Conclusões: o tratamento adotado se mostrou efetivo na obtenção de maior índice de recém-nascidos vivos, seguro, mas incapaz de impedir a alta incidência de complicações maternas e perinatais associadas à síndrome. O lúpus eritematoso sistêmico se mostrou um fator agravante da síndrome antifosfolípide.

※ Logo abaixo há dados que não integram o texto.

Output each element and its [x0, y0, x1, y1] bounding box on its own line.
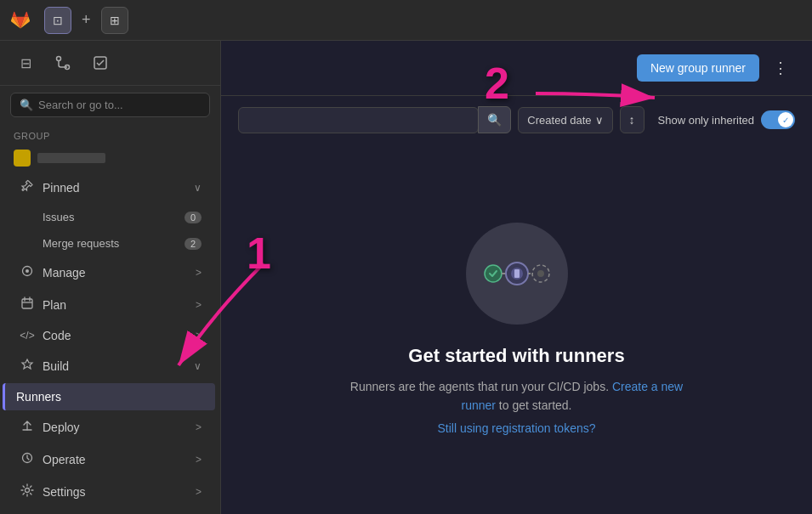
- chevron-down-icon: ∨: [595, 114, 604, 127]
- sidebar-item-plan[interactable]: Plan >: [5, 290, 215, 320]
- deploy-label: Deploy: [43, 421, 80, 434]
- build-chevron: ∨: [194, 360, 202, 372]
- manage-label: Manage: [43, 266, 86, 280]
- sidebar-item-code[interactable]: </> Code >: [5, 322, 215, 349]
- main-layout: ⊟ 🔍 Search or go: [0, 41, 812, 514]
- top-nav-bar: ⊡ + ⊞: [0, 0, 812, 41]
- merge-requests-icon[interactable]: [48, 48, 78, 78]
- empty-state-title: Get started with runners: [408, 345, 624, 367]
- page-wrapper: ⊡ + ⊞ ⊟: [0, 0, 812, 514]
- sidebar-item-operate[interactable]: Operate >: [5, 444, 215, 475]
- plan-label: Plan: [43, 298, 66, 312]
- pinned-chevron: ∨: [194, 182, 202, 194]
- nav-btn-2[interactable]: ⊞: [101, 7, 128, 34]
- group-item[interactable]: [0, 144, 220, 172]
- sidebar-toggle-icon[interactable]: ⊟: [10, 48, 41, 78]
- svg-rect-5: [22, 299, 32, 308]
- empty-state: Get started with runners Runners are the…: [221, 144, 812, 514]
- merge-requests-badge: 2: [185, 238, 202, 250]
- issues-label: Issues: [43, 211, 75, 223]
- sidebar-item-issues[interactable]: Issues 0: [5, 205, 215, 229]
- nav-btn-1[interactable]: ⊡: [44, 7, 71, 34]
- sidebar-item-pinned[interactable]: Pinned ∨: [5, 172, 215, 203]
- settings-icon: [19, 483, 36, 500]
- desc-part-2: to get started.: [496, 398, 572, 412]
- operate-chevron: >: [196, 454, 202, 466]
- settings-label: Settings: [43, 485, 86, 499]
- show-inherited-toggle[interactable]: ✓: [761, 110, 795, 129]
- nav-plus-btn[interactable]: +: [78, 11, 94, 29]
- main-content: New group runner ⋮ 🔍 Created date ∨ ↕ Sh…: [221, 41, 812, 514]
- deploy-icon: [19, 419, 36, 436]
- operate-label: Operate: [43, 453, 86, 466]
- manage-icon: [19, 264, 36, 281]
- kebab-menu-button[interactable]: ⋮: [766, 55, 795, 81]
- build-label: Build: [43, 359, 69, 373]
- deploy-chevron: >: [196, 421, 202, 433]
- runners-label: Runners: [16, 390, 61, 404]
- runner-illustration: [466, 223, 568, 325]
- svg-point-7: [26, 489, 30, 493]
- operate-icon: [19, 451, 36, 468]
- build-icon: [19, 358, 36, 375]
- desc-part-1: Runners are the agents that run your CI/…: [350, 380, 612, 393]
- plan-chevron: >: [196, 299, 202, 311]
- issues-badge: 0: [185, 212, 202, 223]
- search-icon: 🔍: [20, 99, 33, 111]
- sidebar: ⊟ 🔍 Search or go: [0, 41, 221, 514]
- sidebar-item-settings[interactable]: Settings >: [5, 477, 215, 507]
- sort-direction-button[interactable]: ↕: [620, 106, 644, 133]
- sidebar-item-runners[interactable]: Runners: [3, 383, 215, 410]
- code-icon: </>: [19, 330, 36, 342]
- search-box[interactable]: 🔍 Search or go to...: [10, 93, 210, 117]
- svg-point-15: [537, 270, 544, 277]
- svg-point-8: [485, 265, 502, 282]
- sidebar-item-deploy[interactable]: Deploy >: [5, 412, 215, 443]
- runner-search-input[interactable]: [238, 107, 479, 133]
- manage-chevron: >: [196, 267, 202, 279]
- content-header: New group runner ⋮: [221, 41, 812, 96]
- sidebar-item-manage[interactable]: Manage >: [5, 257, 215, 288]
- sidebar-item-merge-requests[interactable]: Merge requests 2: [5, 231, 215, 256]
- toggle-knob: ✓: [778, 112, 793, 127]
- empty-state-description: Runners are the agents that run your CI/…: [347, 377, 687, 415]
- filter-bar: 🔍 Created date ∨ ↕ Show only inherited ✓: [221, 96, 812, 144]
- group-label: Group: [0, 124, 220, 144]
- svg-point-0: [57, 57, 61, 61]
- code-label: Code: [43, 329, 71, 342]
- settings-chevron: >: [196, 486, 202, 498]
- pin-icon: [19, 179, 36, 196]
- sidebar-top-icons: ⊟: [0, 41, 220, 86]
- sort-label: Created date: [527, 114, 591, 127]
- sidebar-item-build[interactable]: Build ∨: [5, 351, 215, 381]
- code-chevron: >: [196, 330, 202, 342]
- gitlab-logo[interactable]: [10, 10, 31, 31]
- merge-requests-label: Merge requests: [43, 237, 119, 250]
- new-group-runner-button[interactable]: New group runner: [637, 54, 759, 82]
- sort-dropdown[interactable]: Created date ∨: [518, 107, 612, 133]
- svg-point-4: [26, 269, 29, 273]
- search-placeholder: Search or go to...: [38, 99, 123, 111]
- runner-svg: [483, 257, 551, 291]
- registration-tokens-link[interactable]: Still using registration tokens?: [438, 421, 596, 435]
- svg-rect-12: [514, 269, 520, 278]
- plan-icon: [19, 297, 36, 313]
- show-inherited-label: Show only inherited: [658, 114, 754, 127]
- pinned-label: Pinned: [43, 181, 80, 195]
- group-name-placeholder: [37, 153, 105, 163]
- todo-icon[interactable]: [85, 48, 116, 78]
- group-avatar: [14, 150, 31, 167]
- filter-search-button[interactable]: 🔍: [478, 106, 511, 133]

PALAVRAS-CHAVE: Síndrome antifosfolípide. Anticorpos antifosfolípides. Doenças auto-imunes. Aborto habitual. Lúpus eritematoso sistêmico.

Introdução

Os anticorpos antifosfolípides constituem um grupo de auto-anticorpos dirigidos contra fosfolipídios de carga negativa. Embora sua presença esteja associada a uma série de eventos ominosos, o diagnóstico da chamada síndrome antifosfolípide se baseia em critérios bem estabelecidos. Ela é definida como a presença desses anticorpos em combinação com um dos seguintes achados: perda gestacional de repetição, trombose arterial ou venosa e trombocitopenia10.

Apesar dos estudos iniciais enfatizarem a associação da síndrome antifosfolípide com doenças auto-imunes, estudos subseqüentes confirmam sua existência de forma isolada10. Nas pacientes portadoras dessa síndrome, a perda gestacional ocorre em 50 a 97% das gestações não-tratadas6,18. Quando os anticorpos antifosfolípides estão presentes, até mesmo casos de gestações tratadas e bem sucedidas são de alto risco para a ocorrência de complicações, como pré-eclâmpsia, crescimento intra-uterino retardado (CIUR), sofrimento fetal anteparto e parto prematuro4. O mecanismo fisiopatológico envolvido na perda gestacional observada em pacientes portadoras da síndrome antifosfolípide permanece desconhecido, embora diferentes teorias tenham tentado explicar as extensas áreas de infarto observadas em suas placentas14.

Vários tratamentos têm sido propostos na tentativa de se prevenir as complicações verificadas nas pacientes portadoras da síndrome antifosfolípide. A aspirina, a prednisona e a heparina têm sido utilizadas de forma isolada ou combinadas entre si. A morbidade associada ao tratamento com a prednisona e a suspeita de que a perda gestacional observada na síndrome antifosfolípide seja decorrente de lesões trombóticas no leito placentário, deram subsídios para o uso da heparina no tratamento dessas pacientes. Recentes estudos têm demonstrado ser ela tão efetiva quanto a prednisona na prevenção da perda gestacional, com a vantagem de apresentar menor morbidade materna e menor incidência de prematuridade6.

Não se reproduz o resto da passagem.